上の画像でも分かりますが、割れはずれて段がついています。

割れ修理の際には、このズレを出来る限り無くして接着したいのです。

トップの割れを接着する場合は、平らなもので挟んでクランプしてやればほぼズレは無く接着が出来ますし、然程力が必要無ければ強力磁石で挟む事も出来るのですが、このようにサイドやバックの場合はそれが出来ない事が多いです。

接着するには割れ部分に接着剤が行き届かなくてはなりませんが、「接着剤を付けてから、割れ部分のずれが無いようにちゃんとそろえて、クランプ、あ、ちょっとずれたから直さなきゃ…」何てことやっている暇はないのです。

一発でズレ無くクランプ出来れば問題無いのですが、そんなことは出来ないので、ズレていない状態を作ってから接着します。

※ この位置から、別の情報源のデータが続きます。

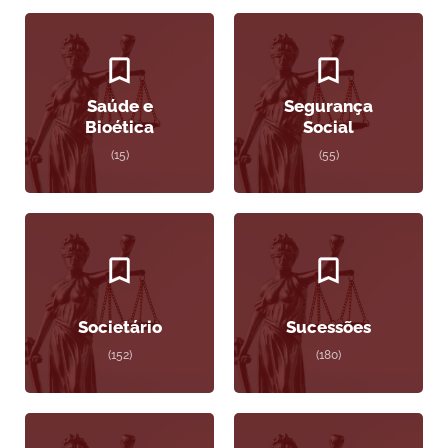
Saúde e
Segurança
Bioética
Social
(15)
(55)
Societário
Sucessões
(152)
(180)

「ピタッとしていたら接着剤が入らないではないか。」とお思いの貴兄、スーパーグルーを使うのです。

所謂、瞬間接着剤の類です。

コツはありますが、これの粘度の低いものなら毛細管現象の原理で接着出来ます。

Gibsonのラッカー塗装はスーパーグルーの付いた跡が研いても消えずに残ってしまう場合がある為、ボディの内側から接着剤を入れられればそうします。

 

しっかり接着剤が入れば補強はいらないのですが、一応格好つけたいなら補強を付けます。

割れがすごく長いのでカッコつけも沢山必要です。

私の場合はサウンドホールから手を入れてノールック作業。

 

 

画像だと直ってない様に見えてしまいます。

撮り方変えてみる。

割れの筋が目立たないようにするには塗装を木地まで剥がして塗り直しますが、今回はそれは無しです。

 

 

 

 

楽器が新しければ新しいほどキズや修理の跡が悲しいですが、ずっと使い続けて行くうちにキズも増え、修理も必要になる事が出てきます。

キズや修理跡も使い続けた歴史の一部と思えば更に愛着も湧いて来るのではないでしょうか。